Look through the material below, count the lines containing the word "chevron", and state only the count.
□ □ □ □
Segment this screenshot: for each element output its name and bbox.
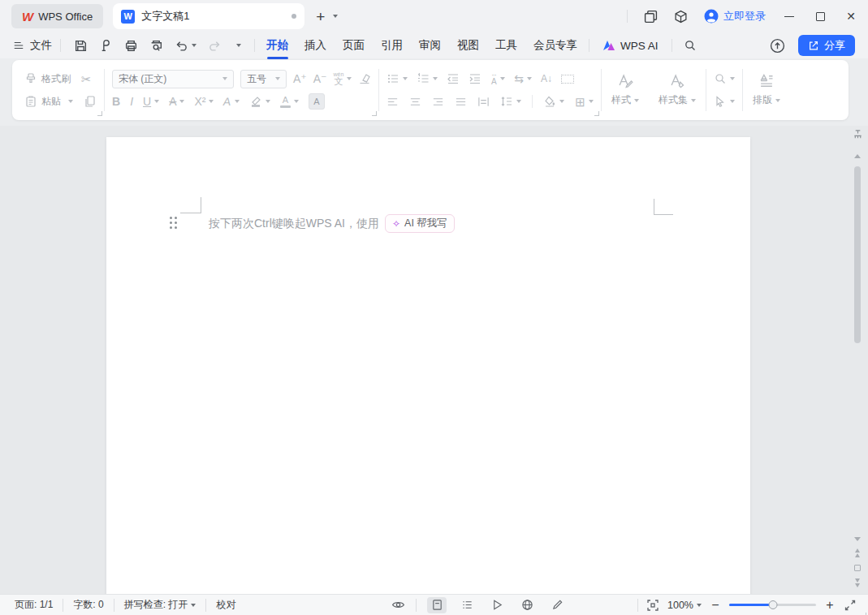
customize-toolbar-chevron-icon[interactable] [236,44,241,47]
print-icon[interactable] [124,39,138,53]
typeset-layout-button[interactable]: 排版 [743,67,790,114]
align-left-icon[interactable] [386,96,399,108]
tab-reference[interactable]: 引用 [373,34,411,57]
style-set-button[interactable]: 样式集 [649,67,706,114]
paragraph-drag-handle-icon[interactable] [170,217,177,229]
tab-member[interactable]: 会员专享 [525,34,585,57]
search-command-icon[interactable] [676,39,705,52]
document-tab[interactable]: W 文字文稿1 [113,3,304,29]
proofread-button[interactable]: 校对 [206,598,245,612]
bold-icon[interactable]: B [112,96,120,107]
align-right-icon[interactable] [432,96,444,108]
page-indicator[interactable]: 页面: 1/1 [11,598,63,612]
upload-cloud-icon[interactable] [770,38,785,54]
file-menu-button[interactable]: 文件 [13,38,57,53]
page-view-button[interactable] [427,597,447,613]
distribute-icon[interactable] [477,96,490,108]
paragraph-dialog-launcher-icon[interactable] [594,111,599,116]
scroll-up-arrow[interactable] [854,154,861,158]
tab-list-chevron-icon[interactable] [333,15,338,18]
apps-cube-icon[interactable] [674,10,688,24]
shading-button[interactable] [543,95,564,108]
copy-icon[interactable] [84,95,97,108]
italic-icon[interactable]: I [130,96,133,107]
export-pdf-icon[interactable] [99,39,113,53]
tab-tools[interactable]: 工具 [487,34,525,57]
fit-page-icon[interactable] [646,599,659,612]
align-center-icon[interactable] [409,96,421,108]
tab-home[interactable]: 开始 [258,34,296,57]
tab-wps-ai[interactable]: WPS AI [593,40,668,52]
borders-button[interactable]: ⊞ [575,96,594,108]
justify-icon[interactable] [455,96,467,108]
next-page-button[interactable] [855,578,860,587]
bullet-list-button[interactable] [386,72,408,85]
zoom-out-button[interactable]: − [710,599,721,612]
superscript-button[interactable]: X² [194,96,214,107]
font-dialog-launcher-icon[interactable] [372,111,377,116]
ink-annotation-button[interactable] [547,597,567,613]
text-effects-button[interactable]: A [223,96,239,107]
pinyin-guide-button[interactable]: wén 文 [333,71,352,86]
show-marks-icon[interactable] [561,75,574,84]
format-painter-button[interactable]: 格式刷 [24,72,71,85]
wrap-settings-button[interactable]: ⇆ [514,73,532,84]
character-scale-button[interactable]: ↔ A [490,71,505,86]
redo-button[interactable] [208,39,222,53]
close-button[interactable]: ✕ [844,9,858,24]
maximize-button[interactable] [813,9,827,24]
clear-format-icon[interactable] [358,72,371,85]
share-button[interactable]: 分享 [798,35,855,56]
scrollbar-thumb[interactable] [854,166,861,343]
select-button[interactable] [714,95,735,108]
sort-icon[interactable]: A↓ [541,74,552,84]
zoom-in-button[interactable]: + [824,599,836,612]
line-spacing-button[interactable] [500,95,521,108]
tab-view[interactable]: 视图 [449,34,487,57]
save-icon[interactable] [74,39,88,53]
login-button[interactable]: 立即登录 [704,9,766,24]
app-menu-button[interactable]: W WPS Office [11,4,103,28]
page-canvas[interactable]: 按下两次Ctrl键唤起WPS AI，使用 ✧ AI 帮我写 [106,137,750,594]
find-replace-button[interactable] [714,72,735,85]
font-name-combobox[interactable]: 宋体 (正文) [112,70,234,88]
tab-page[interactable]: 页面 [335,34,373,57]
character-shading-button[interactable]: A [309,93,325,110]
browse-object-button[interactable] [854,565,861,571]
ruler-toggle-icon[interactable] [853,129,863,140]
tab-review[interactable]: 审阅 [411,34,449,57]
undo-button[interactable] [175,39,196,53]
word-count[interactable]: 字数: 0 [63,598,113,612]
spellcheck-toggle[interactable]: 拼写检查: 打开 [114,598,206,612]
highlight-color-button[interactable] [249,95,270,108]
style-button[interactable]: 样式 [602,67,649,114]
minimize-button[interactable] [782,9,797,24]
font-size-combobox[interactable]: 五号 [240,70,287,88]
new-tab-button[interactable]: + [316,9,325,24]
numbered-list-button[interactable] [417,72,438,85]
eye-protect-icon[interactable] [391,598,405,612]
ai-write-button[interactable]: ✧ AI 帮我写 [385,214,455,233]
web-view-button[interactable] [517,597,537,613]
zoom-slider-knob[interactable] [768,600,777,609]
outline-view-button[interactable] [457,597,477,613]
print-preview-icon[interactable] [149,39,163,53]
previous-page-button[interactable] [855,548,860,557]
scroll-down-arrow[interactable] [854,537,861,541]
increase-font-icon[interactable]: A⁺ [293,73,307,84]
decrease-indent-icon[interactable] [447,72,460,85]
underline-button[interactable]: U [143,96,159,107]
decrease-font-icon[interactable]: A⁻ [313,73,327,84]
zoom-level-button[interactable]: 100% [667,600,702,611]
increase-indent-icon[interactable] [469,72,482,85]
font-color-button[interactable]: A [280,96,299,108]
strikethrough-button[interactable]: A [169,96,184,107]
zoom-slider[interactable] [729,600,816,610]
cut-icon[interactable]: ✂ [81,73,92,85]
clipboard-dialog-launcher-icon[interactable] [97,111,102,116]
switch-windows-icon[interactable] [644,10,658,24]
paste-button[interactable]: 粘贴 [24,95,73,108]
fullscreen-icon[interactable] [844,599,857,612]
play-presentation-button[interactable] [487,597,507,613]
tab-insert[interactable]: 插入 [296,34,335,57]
□ □ □ □
* EXERCISE RESPONSE *
2